[fpc-pascal] converting to UTF8

2022-03-23 Thread cibersvaa--- via fpc-pascal


Lazarus 2.012
FPC: 3.2.0
SVN: 64642
OS: Windows 10 Pro/win64

I'm reading from a file with character set win1252, I want to convert  
it to utf8, but I can't.


procedure TestString;
var
  Original:string;
  Converted:string;
begin
  original:='ESPA'#209'A'; //ESPAÑA WIN1252
  Converted:=ansiToUtf8(original);  // converts to 'ESPA'#239#191#189'A'
 // converted Should be 'ESPA'#195#145'A'
end;

I've tried playing with strings types, string, rawstring,ansistring,  
utf8string. No way. Any hint?



Saludos
Santiago A.



___
fpc-pascal maillist  -  fpc-pascal@lists.freepascal.org
https://lists.freepascal.org/cgi-bin/mailman/listinfo/fpc-pascal


Re: [fpc-pascal] converting to UTF8

2022-03-23 Thread LacaK via fpc-pascal



procedure TestString;
var
  Original:string;
  Converted:string;
begin
  original:='ESPA'#209'A'; //ESPAÑA WIN1252
  Converted:=ansiToUtf8(original);  // converts to 'ESPA'#239#191#189'A'
 // converted Should be 'ESPA'#195#145'A'
end;

I've tried playing with strings types, string, rawstring,ansistring, 
utf8string. No way.
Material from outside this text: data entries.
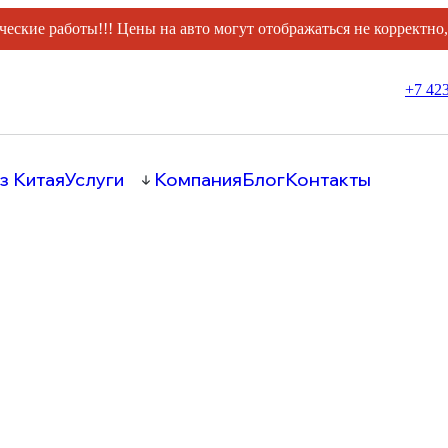
ческие работы!!! Цены на авто могут отображаться не корректно
+7 423
з Китая
Услуги
Компания
Блог
Контакты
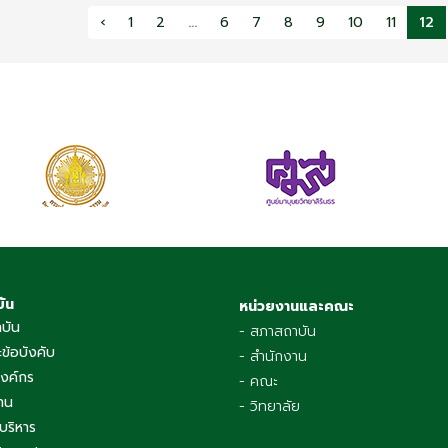
‹
1
2
...
6
7
8
9
10
11
12
บัน
หน่วยงานและคณะ
าบัน
- สภาสถาบัน
ข้อบังคับ
- สำนักงาน
องค์กร
- คณะ
าน
- วิทยาลัย
บริหาร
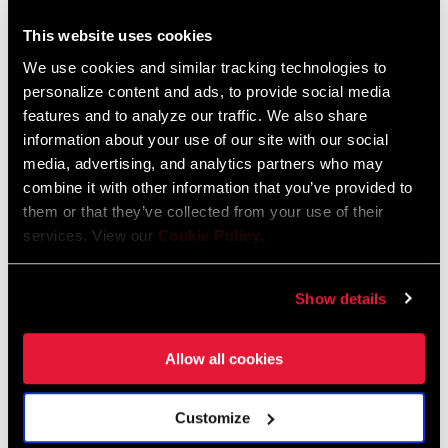
Idioma:
English
72 MB
DRIVETRAIN
This website uses cookies
2x
CONFIGURATION
We use cookies and similar tracking technologies to
personalize content and ads, to provide social media
Garantía SRAM
TECHNOLOGY
features and to analyze our traffic. We also share
Road-Yaw
(FD)
information about your use of our site with our social
media, advertising, and analytics partners who may
Garantía SRAM y ZIPP
combine it with other information that you’ve provided to
604 kb
FRONT TOOTH
13
JUMP
them or that they’ve collected from your use of their
services. View our
Cookie Policy
.
Especificaciones De Ajuste Del Cuadro
Show details
2024 Road Frame Fit Specifications
Idioma:
English
Allow all cookies
10 MB
Customize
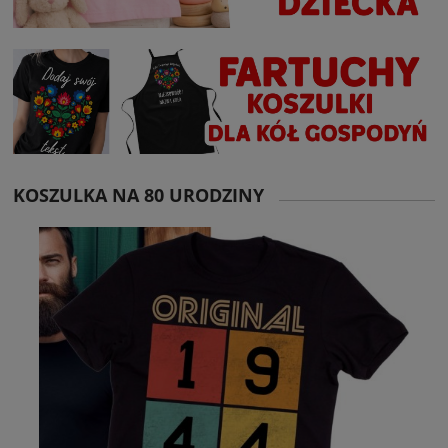
KOSZULKA NA 80 URODZINY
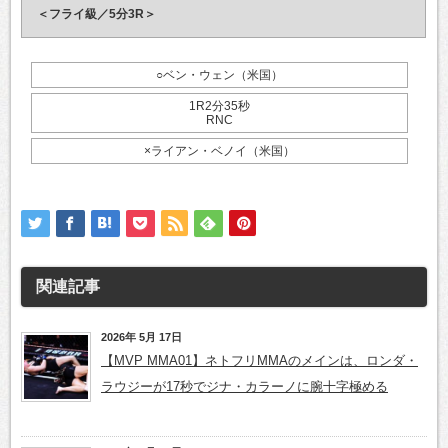
＜フライ級／5分3R＞
○ベン・ウェン（米国）
1R2分35秒
RNC
×ライアン・ベノイ（米国）
関連記事
2026年 5月 17日
【MVP MMA01】ネトフリMMAのメインは、ロンダ・
ラウジーが17秒でジナ・カラーノに腕十字極める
Any hint?




To explicityly convert between run-time code pages you can use 
procedure: SetCodePage(var s: RawByteString; CodePage: TSystemCodePage; 
Convert: Boolean = True)


SetCodePage(original, 1252, False);
SetCodePage(original, CP_UTF8, True);

-Laco.

___
fpc-pascal maillist  -  fpc-pascal@lists.freepascal.org
https://lists.freepascal.org/cgi-bin/mailman/listinfo/fpc-pascal


Re: [fpc-pascal] converting to UTF8

2022-03-23 Thread Mattias Gaertner via fpc-pascal
On Tue, 22 Mar 2022 04:47:50 -0400
cibersvaa--- via fpc-pascal  wrote:

> Lazarus 2.012
> FPC: 3.2.0
> SVN: 64642
> OS: Windows 10 Pro/win64
> 
> I'm reading from a file with character set win1252, I want to convert
> it to utf8, but I can't.
> 
> procedure TestString;
> var
>Original:string;
>Converted:string;
> begin
>original:='ESPA'#209'A'; //ESPAÑA WIN1252

FPC does not yet understand comments, so maybe it does not know this
literal is cp1252. Add {$codepage cp1252} somewhere at the start of
the unit.

If this is part of a Lazarus application, then String is by
default UTF-8, so your "original" is already converted to UTF-8.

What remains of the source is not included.